In this precarious context, the value of academic libraries to both universities and researchers is not clear. ACRL has contributed a monumental literature review about the value of research libraries.[10] In one attempt to remedy the risk, RIN’s Ensuring a bright future essay warns that libraries and information services are critical to national and institutional success in research.[11] Based on the results of the RIN’s monumental survey Researchers’ use of academic services and their libraries[12], RIN’s essay directly addresses vice-chancellors and senior managers in research settings.
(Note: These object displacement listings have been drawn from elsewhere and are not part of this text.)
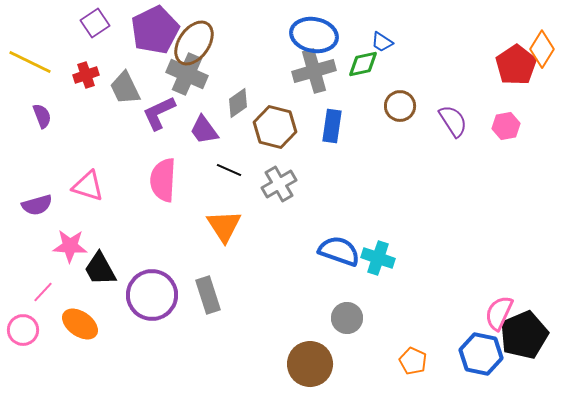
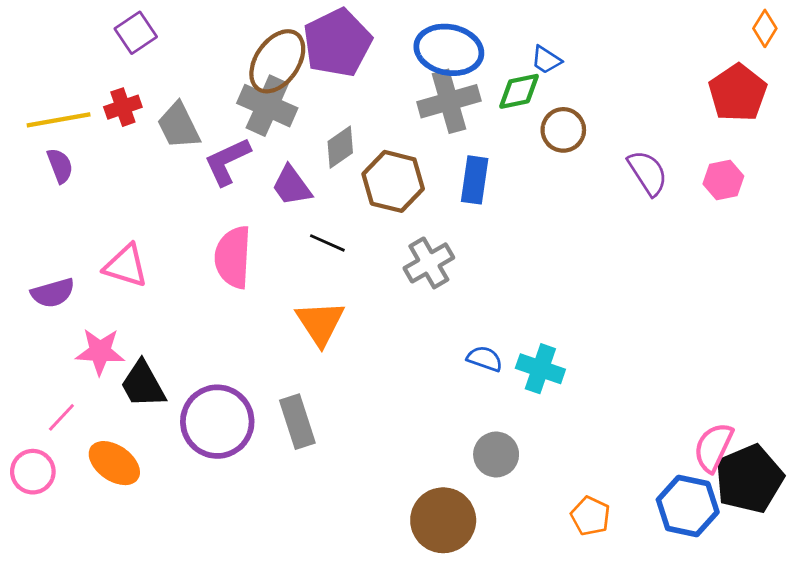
purple pentagon: (155, 30) -> (337, 43), moved
orange diamond: (542, 49) -> (765, 28), moved, size x0.7
yellow line: (30, 62) -> (59, 120), moved, turned -36
brown circle: (400, 106) -> (563, 130), moved
gray cross: (279, 184) -> (429, 263), moved
blue semicircle: (339, 251) -> (485, 359), size x0.6

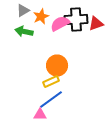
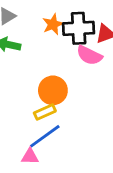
orange star: (41, 16) -> (53, 24), moved
pink semicircle: (60, 24) -> (89, 55), moved, turned -126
The anxious tone of the title alone suggests some nervousness about the future of academic libraries.

Next up: User studies with academics and faculty members.

[1] Housewright, Ross, Roger C. Schonfeld and Kate Wulfson. 2013. Ithaka S+R US faculty survey 2012. Housewright, Ross, Roger C. Schonfeld and Kate Wulfson. 2013. Ithaka S+R/Jisc/RLUK UK survey of academics 2012.
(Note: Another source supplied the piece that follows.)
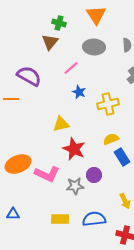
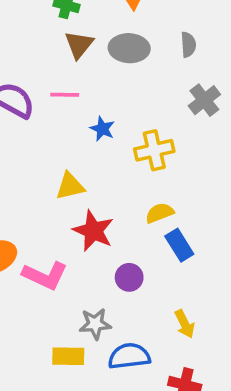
brown triangle: (50, 42) -> (79, 45), moved
pink line: (71, 68) -> (65, 95), moved, turned 42
gray star: (75, 186) -> (95, 324), moved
[2] Brown, Sheridan and Alma Swan (Key Perspectives). 2007. Researchers’ use of academic libraries and their services: a report commissioned by the Research Information Network and the Consortium of Research Libraries, page 68.

[3] Feijen, Martin. 2011. What researchers want: A literature study of researchers’ requirements with respect to storage and access to research data, page 25. Utrecht: SURFfoundation.

[4] Michalko, James, Constance Malpas and Arnold Arcolio. 2010. Research libraries, risk and systemic change, pages 11, 14, 19.

[5] Schonfeld, Roger and Ross Housewright. 2010. Ithaka S+R faculty survey 2009: key strategic insights for libraries, publishers, and societies, page 2.
[6] Brown and Swan, 2007, pages 7, 20.

[7] Jubb, Michael. 2010. “Challenges for libraries in difficult economic times: evidence from the UK.” LIBER quarterly 20(2) (October), page 132.

[8] Curtis+Cartwright Consulting Limited. 2011. The Value of libraries for research and researchers: a RIN and RLUK report, pages 8, 10.

[9] Cartwright+Curtis, 2011, pages 57, 58. (contra Tenopir, Carol et al. 2010. University investment in the library, phase II: an international study of the library’s value to the grants process.) Brown and Swan, 2007, page 32 notes slight use of full-text articles despite demand.

[10] Oakleaf, Megan. 2010. Value of academic libraries: a comprehensive research review and report.

[11] Research Information Network (RIN). 2008. Ensuring a bright future for libraries: a guide for vice-chancellors and senior institutional managers.

[12] Brown and Swan, 2007.

2 Comments on “User studies and risks for research libraries?”

  1. Jennifer, thank you for taking the thought, time and effort to aggregate these reports. It is something I have been advocating for, and am happy to see a considered approach to their meta-analysis. Cheers!

  2. Thank you Jennifer very much for this useful piece.

    Research support in libraries is growing. New worldwide research into 70 academic libraries has so far brought up over 250 examples of library research support services: http://www.proud2know.eu/libreve.

    Evidence has shown that it is the open, engaged and committed library who discusses, deliberates, experiments and explores new opportunities with researchers and other professionals that will thrive. It is in this context where preconceptions and perceptions of the library will change on both fronts: library staff and researchers. This will in turn create further fruitful relationships, where the researcher concentrates more on research rather than on peripheral activities and where the library provides yet more efficiency and value.

    The new character of libraries is still in transition. As long as there is movement, we know they are alive, growing and well.